The statistical issue with Negro Leagues is the same as the issue with the National Association, missing data (For many seasons they only have boxscores for half-two thirds of the games - making players stats fairly unreliable since the records we do have represent such small samples). It's not like the missing data for less vital data such as CS records from the dead ball era. In both cases, there are groups that have done fabulous jobs of finding and compiling records, and even comparing the strengths of the leagues and teams to other existing leagues and teams from the same and other eras. However, there just isn't enough data. If we had more records I'm sure we could easily norm the stats and records and fill in some of the gaps on less vital stats like we do already here, but we just don't have enough data to make either subset trustworthy.
The comparison the the National Association is also apt due to the length of the seasons for most Negro League teams and National Association teams. Taking a cue from greater minds than mine, both would be aided, along with the rest of the seasons in the WIS database by adjusting the proration formula from a /162 games formula to a /180 day season formula. The length of the season has been fairly consistent since the inaugural NA season in 1871 to today of roughly 180 days.

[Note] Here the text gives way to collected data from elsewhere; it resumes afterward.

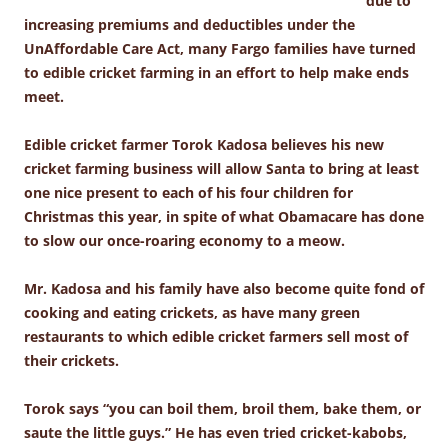
due to
increasing premiums and deductibles under the
UnAffordable Care Act, many Fargo families have turned
to edible cricket farming in an effort to help make ends
meet.
Edible cricket farmer Torok Kadosa believes his new
cricket farming business will allow Santa to bring at least
one nice present to each of his four children for
Christmas this year, in spite of what Obamacare has done
to slow our once-roaring economy to a meow.
Mr. Kadosa and his family have also become quite fond of
cooking and eating crickets, as have many green
restaurants to which edible cricket farmers sell most of
their crickets.
Torok says “you can boil them, broil them, bake them, or
saute the little guys.” He has even tried cricket-kabobs,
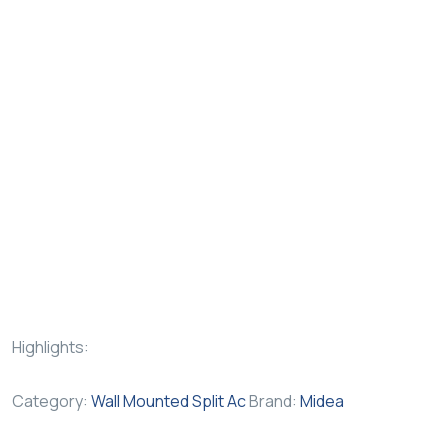
Highlights:
Category:
Wall Mounted Split Ac
Brand:
Midea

If we prorate innings on this basis instead of on the /162 games basis the insane number of innings we see here, would become much more realistic. Clarkson's '85 season would no longer project to 900+ IP, but to a much more reasonable ~670 IP. Likewise, instead of Al Spalding's 1871 season prorating to 1,390 IP/162, it would prorate to roughly 260 IP/180 (I didn't actually do any of the math here, just ballpark guesstimated) and Satchel Paige's 1934 season (from the stats we do have, though we're likely missing roughly 6 starts) would go from 375 IP/162 to roughly 270 IP/180.
Hitting stats aren't adjustable to quite the same extent as off days typically allow a hitter the chance to accrue more PA like they do for pitchers with IP, and the small sample sizes (24 games, 30 games, 60 games with 95, 140, 200 PA, etc... don't lend themselves well to prorating as they're very small sample sizes. As Napolean mentions above, look at Gibson's stats... it's hard to take them too seriously when two of his three best seasons have less than 100 PA accounted for... that puts him in the 1871 Levi Meyerle camp. Shoot, even marginal hitters can hit .400/.500/.700 for 100 PA stretches... and this is where the stats break down. Which brings back full circle, there's just not enough season-by-season data for either set of leagues to do anything useful with the stats (unless we treat them as short season hitters and use just the stats we have with no proration at all and price accordingly, but then we just have a bunch of overpriced bench players that will never be drafted).